Asked for the full list of the 91 petitions filed for the cancellation of the COCs in the national post, Jimenez said, “I will clear it with the clerk of the commission if it’s shareable, I’ll share it.”
The resolution pushes for an early start to the debates “to uphold the people’s right to information and accord candidates equal opportunity to be heard and to reply, for the proper exercise of the right to suffrage.”
“Holding debates and starting them earlier is key to informed choices as these debates will give the electorate ample opportunity to examine the candidates’ qualifications, track record, platforms, programs, and stand on issues of national concern,” the resolution authored by Cayetano of Taguig City reads.
Cayetano, who is running for the Senate as an independent candidate, has been advocating for presidential, vice presidential, and senatorial debates since the period for filing of candidacies in October.
His aim is for various institutions to hold the debates from December 2021 until April 2022, as these events are the best way for Filipino voters to make fully informed choices.
In October, 400,000 new voters registered for the upcoming election, adding to the 5 million voters who registered since the last election. This brings the total number of registered voters to 62 million.
The former Speaker suggested the debates be hosted by the country’s media networks, major universities, and faith-based and business groups.
Proposed topics for the debates include COVID-19 response, health, economy, wages and employment, poverty and hunger, corruption, stimulus measures for displaced workers, law enforcement, values in government, peace and order, environmental sustainability, and foreign relations.

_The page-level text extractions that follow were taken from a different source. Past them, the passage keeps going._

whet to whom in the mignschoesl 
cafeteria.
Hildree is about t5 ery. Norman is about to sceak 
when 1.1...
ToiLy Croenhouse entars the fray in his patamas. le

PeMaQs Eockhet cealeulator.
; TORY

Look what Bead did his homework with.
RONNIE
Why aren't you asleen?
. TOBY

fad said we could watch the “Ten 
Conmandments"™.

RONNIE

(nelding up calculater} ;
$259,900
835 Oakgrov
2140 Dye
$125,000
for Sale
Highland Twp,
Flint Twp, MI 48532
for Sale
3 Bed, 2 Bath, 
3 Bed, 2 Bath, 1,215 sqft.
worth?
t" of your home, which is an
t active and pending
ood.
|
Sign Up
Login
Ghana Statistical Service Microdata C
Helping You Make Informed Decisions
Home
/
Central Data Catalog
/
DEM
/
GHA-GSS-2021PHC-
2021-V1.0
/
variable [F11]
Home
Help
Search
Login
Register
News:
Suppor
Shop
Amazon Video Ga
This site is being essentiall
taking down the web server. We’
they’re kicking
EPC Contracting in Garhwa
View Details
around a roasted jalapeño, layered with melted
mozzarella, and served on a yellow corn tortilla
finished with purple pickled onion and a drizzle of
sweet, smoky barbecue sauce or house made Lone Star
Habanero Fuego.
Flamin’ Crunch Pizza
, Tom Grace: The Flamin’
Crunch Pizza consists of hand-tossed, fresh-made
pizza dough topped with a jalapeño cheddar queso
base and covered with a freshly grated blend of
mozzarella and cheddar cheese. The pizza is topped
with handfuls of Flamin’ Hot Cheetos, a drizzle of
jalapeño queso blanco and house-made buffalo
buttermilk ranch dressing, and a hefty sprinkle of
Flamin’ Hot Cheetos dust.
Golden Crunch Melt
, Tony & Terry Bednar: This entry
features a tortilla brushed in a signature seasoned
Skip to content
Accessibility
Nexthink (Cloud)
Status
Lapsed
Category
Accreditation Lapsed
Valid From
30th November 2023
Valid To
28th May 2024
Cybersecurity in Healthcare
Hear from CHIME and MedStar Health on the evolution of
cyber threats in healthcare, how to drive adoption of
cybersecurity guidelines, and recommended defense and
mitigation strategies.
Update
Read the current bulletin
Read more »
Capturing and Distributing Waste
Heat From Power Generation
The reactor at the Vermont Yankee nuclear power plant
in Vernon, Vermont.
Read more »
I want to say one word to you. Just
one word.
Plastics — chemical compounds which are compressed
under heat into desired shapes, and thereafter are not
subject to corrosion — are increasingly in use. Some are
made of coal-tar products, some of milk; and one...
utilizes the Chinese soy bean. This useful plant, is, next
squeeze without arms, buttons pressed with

“We keep telling people, let’s be objective, let’s stick to the facts, let’s not be emotional, but we’re not giving them the venue to do that. What happens is the candidates all do their own thing, but we’re not giving the public the venue to compare the candidates side-by-side,” Cayetano said during a press briefing in Taguig City.
The aim is to have 15 weekly one-on-one debates among the six leading presidential candidates on a round-robin basis, compared to three presidential debates held during the 2016 presidential elections.
This will give the aspirants ample time to hash out their views on a broad range of topics and voters to familiarize with track records, qualifications, platforms, and programs.
Cayetano hopes these topics can be covered without the candidates using the platform to attack each other.
“We already have a huge problem with COVID around, we don’t want to come out with debates that do nothing but make candidates disagree for the sake of disagreeing,” Cayetano stated.
The debates will also serve as a basis for accountability of elected officials.
Cayetano believes that candidates do not need to be the best debater, but they should be good communicators as their roles require communicating with the international community, the Cabinet, the military, the police, and the people.
The national and local elections will be held on May 9, 2022.
“I don’t think we can organize debates for the Senate, but I think there are a lot of private efforts to organize senatorial debates and we are very eager to support those,” Jimenez said.
He said the commission is set to release guidelines on how the debates would be safely conducted to prevent the spread of COVID-19 infections.